ISO 26262 is a standard that defines the impacts of failures in automotive systems at four different Automotive Safety Integrity Levels (ASILs): A, B, C, and D; ASIL D is the highest level of functional safety. The ISO 26262 standard defines all the processes, development efforts, and standards that automotive development organizations must implement and comply with when developing products for safety-critical systems. A key objective of ISO 26262 standard is to minimize the susceptibility to all types of random hardware failures, including permanent failures or transient failures, by:

• Defining the functional safety requirements when developing products
• Applying rigor to the development process
• Defining a safety culture
• Implement safety features to minimize the impact of hardware failures
• Assess and analyze the impact of the safety features to ensure mitigation of hardware failures

Industry-accredited inspection companies, such as SGS-TUV Saar, are available to audit products and processes for compliance and certification of ISO 26262.

The ISO 26262 certification process includes multiple steps, policies, and reports and must start from the very beginning of product development.
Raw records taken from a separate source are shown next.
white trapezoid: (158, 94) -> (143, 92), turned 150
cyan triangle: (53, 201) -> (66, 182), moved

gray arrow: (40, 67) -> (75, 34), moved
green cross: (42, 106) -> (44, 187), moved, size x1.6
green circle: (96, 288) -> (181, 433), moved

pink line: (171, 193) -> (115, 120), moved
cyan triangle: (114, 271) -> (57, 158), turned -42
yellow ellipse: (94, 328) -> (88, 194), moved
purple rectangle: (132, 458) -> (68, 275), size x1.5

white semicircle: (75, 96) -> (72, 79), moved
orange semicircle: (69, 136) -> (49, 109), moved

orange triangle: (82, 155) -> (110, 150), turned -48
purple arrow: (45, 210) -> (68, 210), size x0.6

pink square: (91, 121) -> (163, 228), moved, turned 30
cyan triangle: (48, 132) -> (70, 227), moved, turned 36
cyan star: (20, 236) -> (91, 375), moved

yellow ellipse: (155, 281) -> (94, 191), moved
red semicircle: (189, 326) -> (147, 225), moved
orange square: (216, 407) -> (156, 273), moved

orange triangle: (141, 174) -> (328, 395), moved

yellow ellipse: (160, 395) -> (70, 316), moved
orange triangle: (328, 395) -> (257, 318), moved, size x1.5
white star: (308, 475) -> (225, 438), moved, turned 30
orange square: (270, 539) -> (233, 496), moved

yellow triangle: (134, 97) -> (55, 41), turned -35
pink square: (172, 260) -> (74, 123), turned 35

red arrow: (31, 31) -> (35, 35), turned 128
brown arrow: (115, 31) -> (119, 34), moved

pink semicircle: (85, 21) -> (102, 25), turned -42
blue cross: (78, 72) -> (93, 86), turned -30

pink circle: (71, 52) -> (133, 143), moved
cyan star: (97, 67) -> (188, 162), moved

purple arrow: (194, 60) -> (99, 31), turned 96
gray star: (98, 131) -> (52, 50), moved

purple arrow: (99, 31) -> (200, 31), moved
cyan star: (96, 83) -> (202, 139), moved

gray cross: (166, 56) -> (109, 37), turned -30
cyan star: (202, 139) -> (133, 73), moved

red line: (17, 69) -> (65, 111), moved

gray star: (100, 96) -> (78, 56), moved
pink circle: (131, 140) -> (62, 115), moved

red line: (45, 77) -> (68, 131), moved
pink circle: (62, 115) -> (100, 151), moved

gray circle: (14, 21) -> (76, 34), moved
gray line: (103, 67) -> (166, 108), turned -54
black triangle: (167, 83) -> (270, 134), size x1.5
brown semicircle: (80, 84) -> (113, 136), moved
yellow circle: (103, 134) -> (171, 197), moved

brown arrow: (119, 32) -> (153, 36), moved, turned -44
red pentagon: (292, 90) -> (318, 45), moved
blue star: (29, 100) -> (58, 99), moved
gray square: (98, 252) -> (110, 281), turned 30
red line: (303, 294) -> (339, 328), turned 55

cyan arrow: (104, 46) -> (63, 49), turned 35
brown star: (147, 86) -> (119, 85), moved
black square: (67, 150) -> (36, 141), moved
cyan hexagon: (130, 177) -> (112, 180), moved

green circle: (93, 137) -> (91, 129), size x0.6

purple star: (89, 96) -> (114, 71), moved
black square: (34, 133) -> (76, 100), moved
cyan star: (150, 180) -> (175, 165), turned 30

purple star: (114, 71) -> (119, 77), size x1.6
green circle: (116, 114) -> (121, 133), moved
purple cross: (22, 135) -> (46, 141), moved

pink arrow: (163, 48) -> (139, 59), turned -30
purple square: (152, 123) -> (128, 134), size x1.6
For example, the failure mode effect and diagnosis analysis (FMEDA), a report that development teams generate, provides all the information regarding the adherence to ISO 26262 from a functional safety perspective. Created by design and verification engineers, the report is a critical component of an ASIL assessment, not just for evidence of compliance but also for design targets and a rating assessment at the end of the development flow. Designated safety managers, separate from the development organization, who are fully trained to monitor the development process, milestones and product reviews, ensure all the documentation and traceability is completed throughout the SoC development flow as defined by the standard. The FMEDA report also includes a summary of the safety features, their development, and verification. It clearly documents the safety features contained in the products and how these products react to the random faults that are injected into them. The FMEDA report is mandatory and is given to all parties involved in the product review process.

How ISO 26262 Certification is Implemented

A standard SoC or IP product development flow starts with register-transfer level (RTL) design, which is then implemented, verified, and validated in hardware and software in the final prototypes. An ISO 26262 compliant development adds additional steps over the standard design process including at the very start when defining a core architecture and specification. Designers define a safety plan that includes safety features and goals. The product team and safety manager reviews the safety plan and strategy to achieve the designated functional safety for the end application. It is important to conduct a failure analysis by injecting faults to assess the safety level and the system¡¯s reaction to those faults. The FMEDA shows a fault injection analysis for both permanent and transient faults to assess the impact. The analysis and assessments are clearly documented in the FMEDA report as part of the ISO 26262 certification process along with the safety manuals. This entire process is shown in Figure 2.